*What needs to be done*. Please say how many lines in the material include the string "Localizar", and nothing else.

*Information*.
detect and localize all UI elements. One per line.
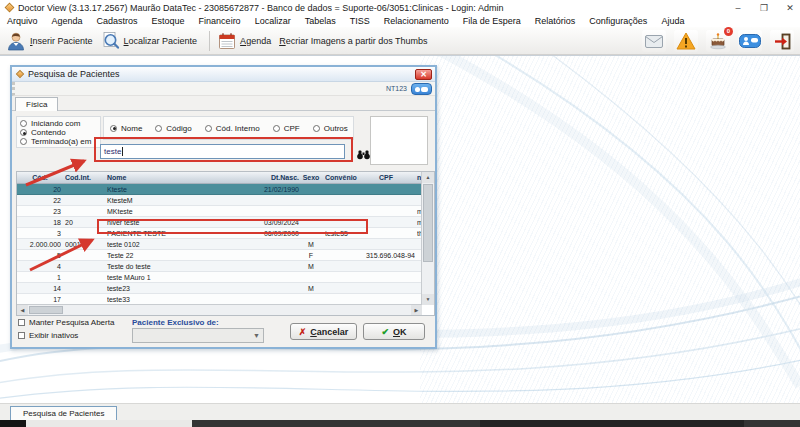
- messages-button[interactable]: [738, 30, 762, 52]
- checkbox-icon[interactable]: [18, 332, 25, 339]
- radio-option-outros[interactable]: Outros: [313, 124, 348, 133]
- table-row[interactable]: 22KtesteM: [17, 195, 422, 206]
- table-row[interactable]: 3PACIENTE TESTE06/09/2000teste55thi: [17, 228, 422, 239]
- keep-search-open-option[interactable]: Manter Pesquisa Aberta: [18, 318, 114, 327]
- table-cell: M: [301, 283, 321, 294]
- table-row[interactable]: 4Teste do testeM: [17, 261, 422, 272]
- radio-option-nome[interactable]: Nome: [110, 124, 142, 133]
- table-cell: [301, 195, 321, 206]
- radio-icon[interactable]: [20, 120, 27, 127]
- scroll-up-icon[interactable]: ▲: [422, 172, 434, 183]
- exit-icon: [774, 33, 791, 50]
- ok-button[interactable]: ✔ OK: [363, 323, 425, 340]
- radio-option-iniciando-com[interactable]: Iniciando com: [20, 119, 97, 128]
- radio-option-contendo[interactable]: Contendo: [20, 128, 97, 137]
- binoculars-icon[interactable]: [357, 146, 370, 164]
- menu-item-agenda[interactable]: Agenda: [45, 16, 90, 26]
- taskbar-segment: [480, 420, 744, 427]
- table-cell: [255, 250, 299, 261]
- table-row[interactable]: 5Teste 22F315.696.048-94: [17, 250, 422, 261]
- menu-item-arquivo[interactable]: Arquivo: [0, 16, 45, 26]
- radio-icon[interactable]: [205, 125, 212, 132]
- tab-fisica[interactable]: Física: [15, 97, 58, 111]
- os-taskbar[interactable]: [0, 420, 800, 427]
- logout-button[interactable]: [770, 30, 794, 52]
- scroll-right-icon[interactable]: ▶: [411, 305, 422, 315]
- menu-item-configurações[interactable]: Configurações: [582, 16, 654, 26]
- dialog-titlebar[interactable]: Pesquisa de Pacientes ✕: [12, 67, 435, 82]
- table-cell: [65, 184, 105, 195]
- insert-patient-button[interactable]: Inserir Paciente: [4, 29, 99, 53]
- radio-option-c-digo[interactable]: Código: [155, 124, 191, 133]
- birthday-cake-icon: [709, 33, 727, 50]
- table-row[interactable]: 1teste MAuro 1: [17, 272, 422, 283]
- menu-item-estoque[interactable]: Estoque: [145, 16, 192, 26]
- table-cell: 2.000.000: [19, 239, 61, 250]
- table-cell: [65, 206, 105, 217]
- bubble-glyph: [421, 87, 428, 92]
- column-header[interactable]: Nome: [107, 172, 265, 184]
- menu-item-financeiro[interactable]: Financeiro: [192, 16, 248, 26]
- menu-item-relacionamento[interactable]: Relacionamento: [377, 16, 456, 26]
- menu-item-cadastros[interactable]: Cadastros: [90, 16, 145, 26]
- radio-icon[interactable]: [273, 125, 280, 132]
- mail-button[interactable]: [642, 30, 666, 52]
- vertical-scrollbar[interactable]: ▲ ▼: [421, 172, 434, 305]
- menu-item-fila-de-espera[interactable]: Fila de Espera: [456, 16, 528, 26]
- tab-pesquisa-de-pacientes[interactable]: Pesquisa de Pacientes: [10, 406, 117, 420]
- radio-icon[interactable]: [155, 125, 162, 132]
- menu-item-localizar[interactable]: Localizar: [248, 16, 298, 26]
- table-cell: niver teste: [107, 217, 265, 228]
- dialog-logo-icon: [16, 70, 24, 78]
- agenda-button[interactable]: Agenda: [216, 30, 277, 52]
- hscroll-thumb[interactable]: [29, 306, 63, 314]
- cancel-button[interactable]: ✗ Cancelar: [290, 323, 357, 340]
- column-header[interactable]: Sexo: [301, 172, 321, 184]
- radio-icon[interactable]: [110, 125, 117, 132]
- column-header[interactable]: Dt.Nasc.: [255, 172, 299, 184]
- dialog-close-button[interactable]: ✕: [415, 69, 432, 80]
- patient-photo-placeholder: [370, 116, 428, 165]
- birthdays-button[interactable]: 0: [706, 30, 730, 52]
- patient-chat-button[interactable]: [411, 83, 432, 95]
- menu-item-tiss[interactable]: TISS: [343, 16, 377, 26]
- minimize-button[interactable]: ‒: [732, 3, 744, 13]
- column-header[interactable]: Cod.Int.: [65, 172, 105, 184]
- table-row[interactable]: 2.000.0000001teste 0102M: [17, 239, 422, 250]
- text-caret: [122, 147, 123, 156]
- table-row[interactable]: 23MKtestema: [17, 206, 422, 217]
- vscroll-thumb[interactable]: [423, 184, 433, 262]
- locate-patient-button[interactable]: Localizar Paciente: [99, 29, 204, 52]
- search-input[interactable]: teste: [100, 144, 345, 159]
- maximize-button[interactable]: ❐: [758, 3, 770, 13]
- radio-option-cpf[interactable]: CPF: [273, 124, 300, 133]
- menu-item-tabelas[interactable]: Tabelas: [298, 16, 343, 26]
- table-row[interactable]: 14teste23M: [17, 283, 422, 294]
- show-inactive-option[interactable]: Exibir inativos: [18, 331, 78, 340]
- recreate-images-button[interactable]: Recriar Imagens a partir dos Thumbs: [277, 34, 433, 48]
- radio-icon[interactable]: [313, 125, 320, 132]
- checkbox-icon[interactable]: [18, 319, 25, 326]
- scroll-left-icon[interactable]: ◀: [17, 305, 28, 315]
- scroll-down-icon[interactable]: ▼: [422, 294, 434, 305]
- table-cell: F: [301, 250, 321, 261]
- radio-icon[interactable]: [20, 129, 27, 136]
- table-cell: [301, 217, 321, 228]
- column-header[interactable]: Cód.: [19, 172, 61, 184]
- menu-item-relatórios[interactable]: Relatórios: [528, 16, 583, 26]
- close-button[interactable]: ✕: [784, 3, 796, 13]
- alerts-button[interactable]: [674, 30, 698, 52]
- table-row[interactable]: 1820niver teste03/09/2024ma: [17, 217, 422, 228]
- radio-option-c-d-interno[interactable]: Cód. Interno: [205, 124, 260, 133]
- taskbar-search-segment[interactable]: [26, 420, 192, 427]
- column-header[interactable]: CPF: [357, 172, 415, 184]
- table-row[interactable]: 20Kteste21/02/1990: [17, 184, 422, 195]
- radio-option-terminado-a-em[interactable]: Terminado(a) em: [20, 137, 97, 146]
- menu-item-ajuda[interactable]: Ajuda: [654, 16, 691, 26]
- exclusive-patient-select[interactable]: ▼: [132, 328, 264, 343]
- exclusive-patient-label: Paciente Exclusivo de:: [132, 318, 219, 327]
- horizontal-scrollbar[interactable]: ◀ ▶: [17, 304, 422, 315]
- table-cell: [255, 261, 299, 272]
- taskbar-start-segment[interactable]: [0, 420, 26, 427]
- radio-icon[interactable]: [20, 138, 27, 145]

...

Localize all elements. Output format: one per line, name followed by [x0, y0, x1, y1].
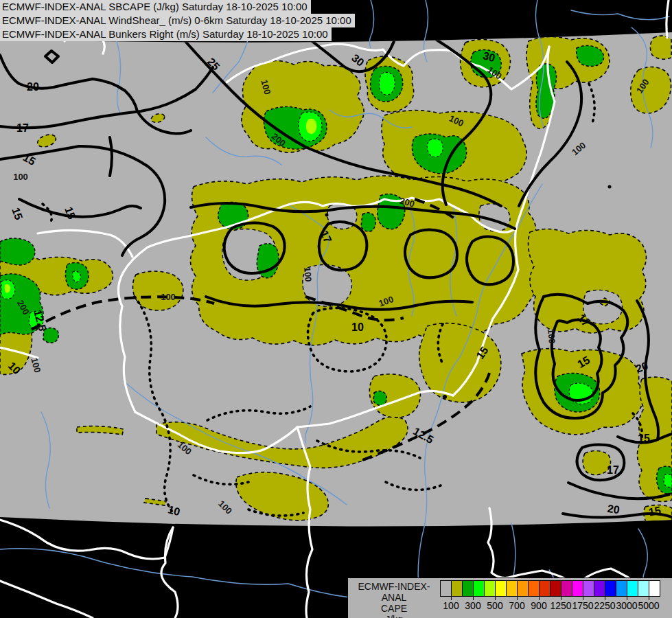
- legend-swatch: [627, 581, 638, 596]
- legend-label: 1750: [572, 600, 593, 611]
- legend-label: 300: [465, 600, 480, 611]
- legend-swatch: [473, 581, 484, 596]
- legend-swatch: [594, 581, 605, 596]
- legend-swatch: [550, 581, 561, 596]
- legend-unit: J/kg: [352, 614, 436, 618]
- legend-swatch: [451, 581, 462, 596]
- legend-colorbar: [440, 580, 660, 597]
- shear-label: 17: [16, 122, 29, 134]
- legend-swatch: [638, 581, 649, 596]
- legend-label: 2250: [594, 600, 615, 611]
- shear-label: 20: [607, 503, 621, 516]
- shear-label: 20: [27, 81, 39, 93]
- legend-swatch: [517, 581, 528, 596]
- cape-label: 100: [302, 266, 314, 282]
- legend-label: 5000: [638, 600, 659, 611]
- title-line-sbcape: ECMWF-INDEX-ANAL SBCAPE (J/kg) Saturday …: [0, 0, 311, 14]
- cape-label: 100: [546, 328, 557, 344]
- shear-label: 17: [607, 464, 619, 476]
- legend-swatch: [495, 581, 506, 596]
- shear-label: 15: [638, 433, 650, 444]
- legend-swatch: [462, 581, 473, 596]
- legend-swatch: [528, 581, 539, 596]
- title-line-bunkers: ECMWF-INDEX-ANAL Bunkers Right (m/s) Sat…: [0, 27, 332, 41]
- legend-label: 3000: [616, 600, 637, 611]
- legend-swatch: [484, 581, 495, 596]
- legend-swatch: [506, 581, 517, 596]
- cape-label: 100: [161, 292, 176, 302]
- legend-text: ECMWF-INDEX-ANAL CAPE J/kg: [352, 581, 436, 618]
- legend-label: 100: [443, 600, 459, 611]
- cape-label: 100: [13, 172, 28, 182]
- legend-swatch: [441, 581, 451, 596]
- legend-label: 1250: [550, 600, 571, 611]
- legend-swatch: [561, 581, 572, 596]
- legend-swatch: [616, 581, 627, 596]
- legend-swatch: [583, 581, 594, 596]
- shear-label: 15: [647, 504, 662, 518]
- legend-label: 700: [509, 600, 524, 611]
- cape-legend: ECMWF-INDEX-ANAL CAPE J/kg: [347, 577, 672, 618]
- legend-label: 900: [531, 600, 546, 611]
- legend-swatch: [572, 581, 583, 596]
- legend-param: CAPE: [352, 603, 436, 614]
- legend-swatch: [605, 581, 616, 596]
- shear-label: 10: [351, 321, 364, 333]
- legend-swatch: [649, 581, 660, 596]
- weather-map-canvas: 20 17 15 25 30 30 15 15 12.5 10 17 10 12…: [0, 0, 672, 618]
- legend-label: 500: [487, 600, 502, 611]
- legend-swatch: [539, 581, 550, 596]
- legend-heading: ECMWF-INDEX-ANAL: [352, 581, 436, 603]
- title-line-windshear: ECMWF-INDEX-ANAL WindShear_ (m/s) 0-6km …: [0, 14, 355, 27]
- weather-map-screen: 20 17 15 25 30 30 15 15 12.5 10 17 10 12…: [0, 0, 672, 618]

*Solution to this problem*. 2